Liver disease: unmanaged condition exacts a heavy toll
Chronic liver disease, which often leads to cirrhosis (scarring of the liver) saps the body’s vitality. Worse, it can rob someone of their mind.
For about half of people with liver disease and cirrhosis, the condition progresses into overt hepatic encephalopathy (HE), a disorder that causes confusion, forgetfulness and poor concentration. These impairments accelerate when doctors fail to recognize HE early or when they treat individual episodes instead of managing HE on an ongoing basis to prevent recurrence. Many episodes of HE cause patients to be hospitalized.
HE occurs when a damaged liver fails to filter toxins in the body. Those toxins then invade the brain, potentially causing long-term mental impairment. In one study, only 26 percent of patients demonstrated an ongoing ability to learn new information once they had been diagnosed with HE.
The problem is growing. Liver disease affects nearly 6 million people in the United States, and many of those people develop cirrhosis and, as a result, HE. More cases of liver disease are reported every year. Patients who don’t know they have liver-scarring hepatitis add to the volume as do people who suffer from non-alcoholic fatty liver disease.
Manage HE as a long-term condition
Recent scientific breakthroughs have made effective HE treatments available to liver disease patients, minimizing the condition’s effect on their lives.
“The key to treating HE is to actively manage it as a long-term condition,” says Dr. Arun Sanyal, chairman of the Division of Gastroenterology at Virginia Commonwealth University Medical Center. “More than anything, it’s about vigilance against recurrence.”
HE does not improve by itself and should be treated continuously with medication. Among the signs to look for in HE patients:
* Loss of physical and mental control
* Changes in personality or mood
* Lapses in concentration and judgment
* Shifts in sleep patterns and handwriting quality
People with liver disease, as well as their families and friends, should be on the lookout for mental slowdowns and act swiftly. If liver disease patients or their caregivers recognize early signs of HE, they should consult a doctor immediately.

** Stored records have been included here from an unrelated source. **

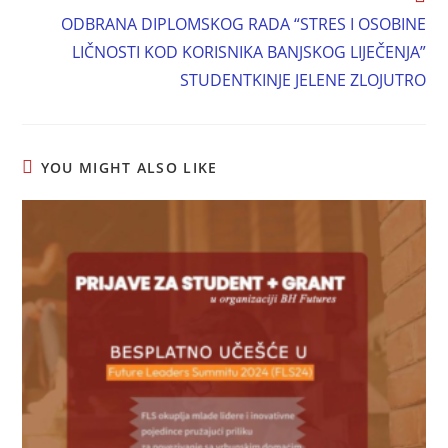
ODBRANA DIPLOMSKOG RADA “STRES I OSOBINE
LIČNOSTI KOD KORISNIKA BANJSKOG LIJEČENJA”
STUDENTKINJE JELENE ZLOJUTRO
YOU MIGHT ALSO LIKE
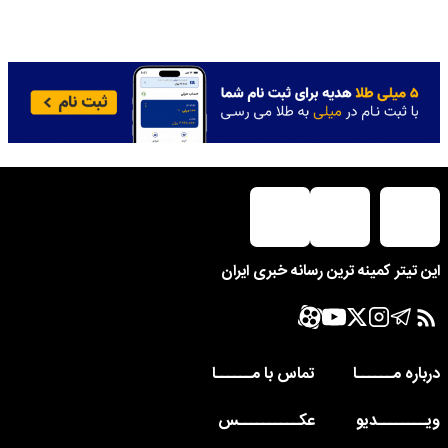
این تیتر کمینه ترین رسانه خبری ایران
درباره مــــــا
تماس با مــــــا
ویــــــــدیو
عکــــــــــس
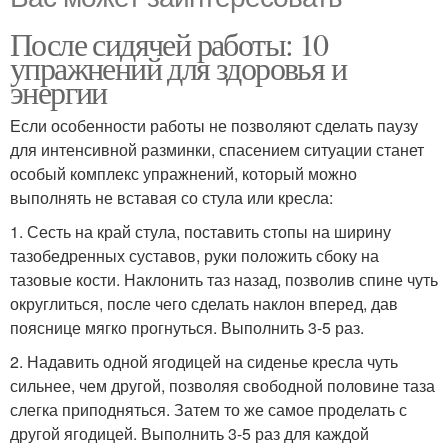
После сидячей работы: 10
упражнений для здоровья и
энергии
Если особенности работы не позволяют сделать паузу
для интенсивной разминки, спасением ситуации станет
особый комплекс упражнений, который можно
выполнять не вставая со стула или кресла:
1. Сесть на край стула, поставить стопы на ширину
тазобедренных суставов, руки положить сбоку на
тазовые кости. Наклонить таз назад, позволив спине чуть
округлиться, после чего сделать наклон вперед, дав
пояснице мягко прогнуться. Выполнить 3-5 раз.
2. Надавить одной ягодицей на сиденье кресла чуть
сильнее, чем другой, позволяя свободной половине таза
слегка приподняться. Затем то же самое проделать с
другой ягодицей. Выполнить 3-5 раз для каждой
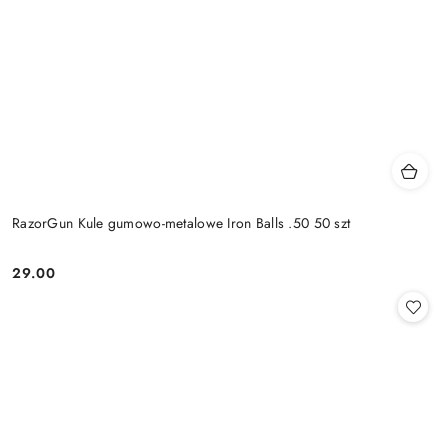
RazorGun Kule gumowo-metalowe Iron Balls .50 50 szt
29.00
Cena:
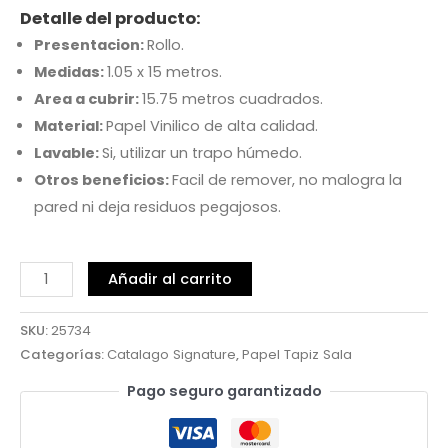
Detalle del producto:
Presentacion:
Rollo.
Medidas:
1.05 x 15 metros.
Area a cubrir:
15.75 metros cuadrados.
Material:
Papel Vinilico de alta calidad.
Lavable:
Si, utilizar un trapo húmedo.
Otros beneficios:
Facil de remover, no malogra la
pared ni deja residuos pegajosos.
Añadir al carrito
SKU:
25734
Categorías:
Catalago Signature
,
Papel Tapiz Sala
Pago seguro garantizado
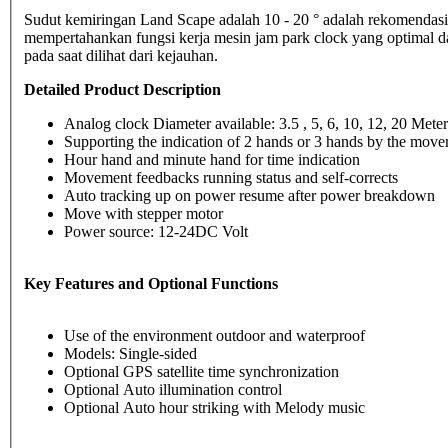
Sudut kemiringan Land Scape adalah 10 - 20 ° adalah rekomendasi
mempertahankan fungsi kerja mesin jam park clock yang optimal 
pada saat dilihat dari kejauhan.
Detailed Product Description
Analog clock Diameter available: 3.5 , 5, 6, 10, 12, 20 Meter
Supporting the indication of 2 hands or 3 hands by the move
Hour hand and minute hand for time indication
Movement feedbacks running status and self-corrects
Auto tracking up on power resume after power breakdown
Move with stepper motor
Power source: 12-24DC Volt
Key Features and Optional Functions
Use of the environment outdoor and waterproof
Models: Single-sided
Optional GPS satellite time synchronization
Optional Auto illumination control
Optional Auto hour striking with Melody music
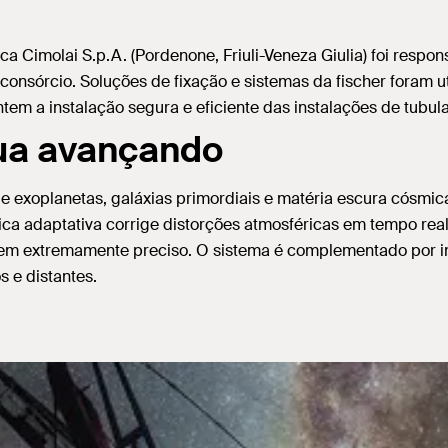
a Cimolai S.p.A. (Pordenone, Friuli-Veneza Giulia) foi respo
consórcio. Soluções de fixação e sistemas da fischer foram 
ntem a instalação segura e eficiente das instalações de tubu
nua avançando
de exoplanetas, galáxias primordiais e matéria escura cósmic
ca adaptativa corrige distorções atmosféricas em tempo real
agem extremamente preciso. O sistema é complementado por in
s e distantes.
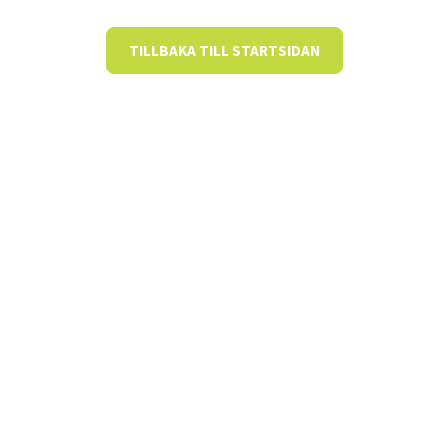
TILLBAKA TILL STARTSIDAN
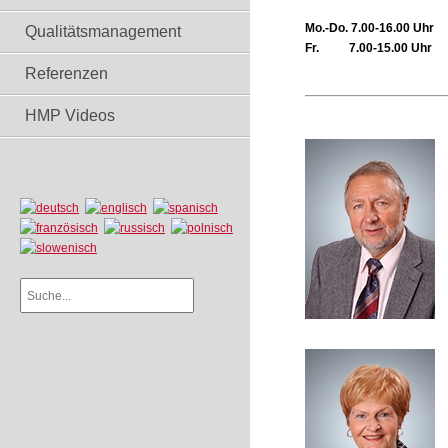
Mo.-Do. 7.00-16.00 Uhr
Qualitätsmanagement
Fr. 7.00-15.00 Uhr
Referenzen
HMP Videos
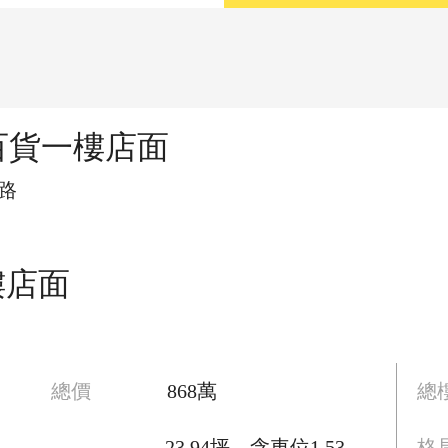
百貨一樓店面
路
樓店面
總價
868萬
總
23.94坪，含車位1.53
格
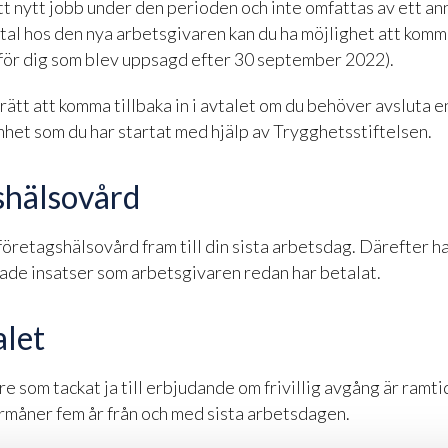
t nytt jobb under den perioden och inte omfattas av ett an
al hos den nya arbetsgivaren kan du ha möjlighet att komma 
 för dig som blev uppsagd efter 30 september 2022).
rätt att komma tillbaka in i avtalet om du behöver avsluta 
het som du har startat med hjälp av Trygghetsstiftelsen.
shälsovård
l företagshälsovård fram till din sista arbetsdag. Därefter ha
jade insatser som arbetsgivaren redan har betalat.
alet
e som tackat ja till erbjudande om frivillig avgång är ramti
rmåner fem år från och med sista arbetsdagen.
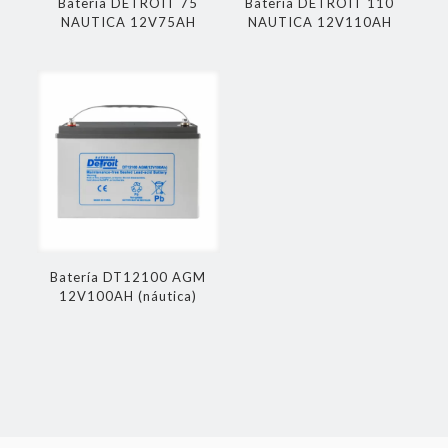
Batería DETROIT 75
Batería DETROIT 110
NAUTICA 12V75AH
NAUTICA 12V110AH
Batería DT12100 AGM
12V100AH (náutica)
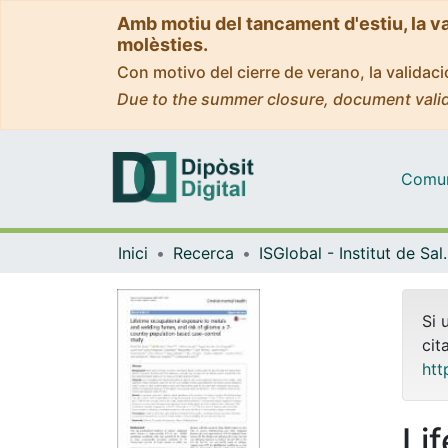
Amb motiu del tancament d'estiu, la v
molèsties.
Con motivo del cierre de verano, la valida
Due to the summer closure, document valid
Comuni
Inici
Recerca
ISGlobal - Institu
Si 
cit
htt
Li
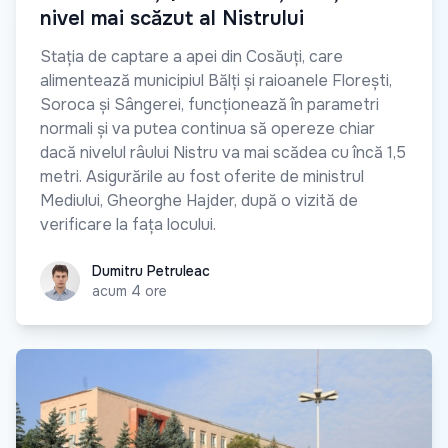
nivel mai scăzut al Nistrului
Stația de captare a apei din Cosăuți, care
alimentează municipiul Bălți și raioanele Florești,
Soroca și Sângerei, funcționează în parametri
normali și va putea continua să opereze chiar
dacă nivelul râului Nistru va mai scădea cu încă 1,5
metri. Asigurările au fost oferite de ministrul
Mediului, Gheorghe Hajder, după o vizită de
verificare la fața locului.
Dumitru Petruleac
Dumitru Petruleac
acum 4 ore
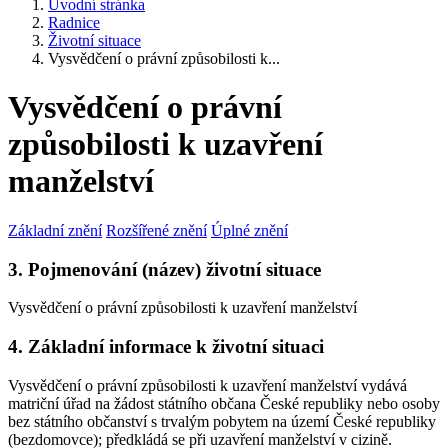
Úvodní stránka
Radnice
Životní situace
Vysvědčení o právní způsobilosti k...
Vysvědčení o právní
způsobilosti k uzavření
manželství
Základní znění
Rozšířené znění
Úplné znění
3. Pojmenování (název) životní situace
Vysvědčení o právní způsobilosti k uzavření manželství
4. Základní informace k životní situaci
Vysvědčení o právní způsobilosti k uzavření manželství vydává
matriční úřad na žádost státního občana České republiky nebo osoby
bez státního občanství s trvalým pobytem na území České republiky
(bezdomovce); předkládá se při uzavření manželství v cizině.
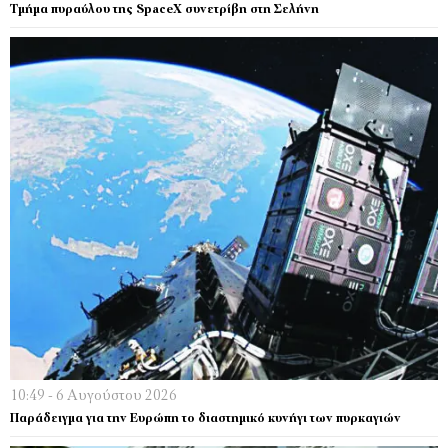
Τμήμα πυραύλου της SpaceX συνετρίβη στη Σελήνη
10:49 - 6 Αυγούστου 2026
Παράδειγμα για την Ευρώπη το διαστημικό κυνήγι των πυρκαγιών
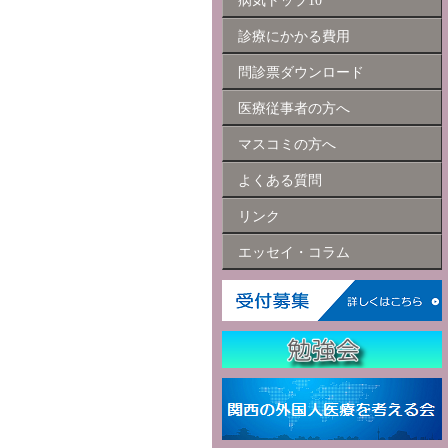
病気トップ10
診療にかかる費用
問診票ダウンロード
医療従事者の方へ
マスコミの方へ
よくある質問
リンク
エッセイ・コラム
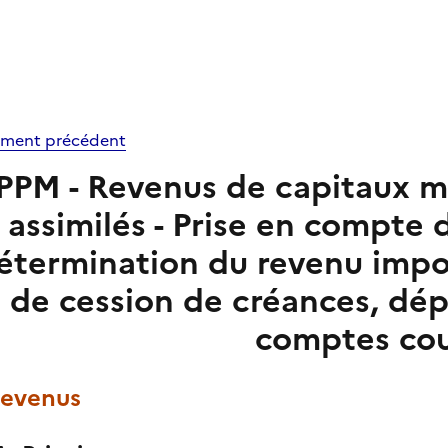
ment précédent
PPM - Revenus de capitaux mob
assimilés - Prise en compte d
étermination du revenu impos
de cession de créances, dé
comptes cou
Revenus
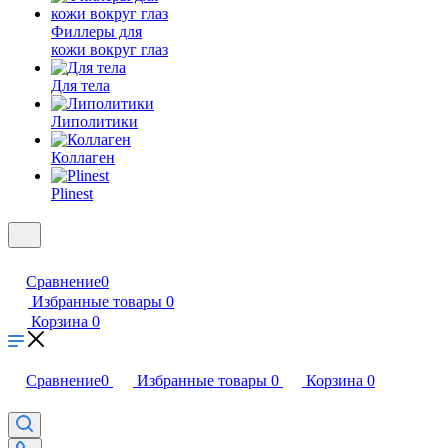
Филлеры для
кожи вокруг глаз
Для тела
Липолитики
Коллаген
Plinest
Сравнение
0
Избранные товары
0
Корзина
0
Сравнение
0
Избранные товары
0
Корзина
0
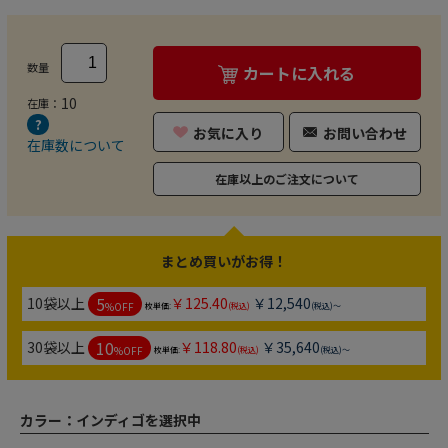
数量
カートに入れる
10
在庫：
お気に入り
お問い合わせ
在庫数について
在庫以上のご注文について
まとめ買いがお得！
5
10袋以上
￥125.40
￥12,540
%OFF
枚単価:
(税込)
(税込)～
10
30袋以上
￥118.80
￥35,640
%OFF
枚単価:
(税込)
(税込)～
カラー：
インディゴを選択中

Few with HE treated outside the hospital
Unfortunately, though experts recommend treating HE continuously with prescription medication, many patients diagnosed with the condition are not receiving treatment. New data shows that outside of the hospital, 64 percent of patients who have been diagnosed with HE are not taking any prescription medication for their condition. This number includes patients who have had to be hospitalized for HE treatment in the past, yet are still not taking any prescriptions to manage HE.
Doctors often prescribe lactulose first when patients are diagnosed with HE because it was the only medication available. However, there are problems with this traditional HE treatment. Many patients who take lactulose experience uncomfortable side effects, such as diarrhea, bloating and sickness, making it difficult to stay on the medication long-term and increasing chances of HE recurrences. These symptoms also contribute to dehydration and may occasionally worsen HE rather than improve it.
When patients return home from the hospital, it doesn’t mean that the battle with HE has ended. Three of every four patients taking lactulose develop recurring episodes of HE after their first episode, and many require additional hospitalization. In addition to the physical and mental toll of these recurring HE episodes, the financial burden is high as well. The average HE-related hospital stay is six days, costing roughly $ 37,000. Compounded by the fact that many patients can never return to work, HE can be financially devastating to a patient and his or her family.
Your physician can help find the best HE treatment options, including medicine that works over the long-term to manage HE. “If you have liver disease and notice a mental slow down, forgetfulness or changes in your sleep patterns, consult your doctor because these may be signs of HE,” Sanyal says. “The goal is to focus on long-term management, not a short-term fix.”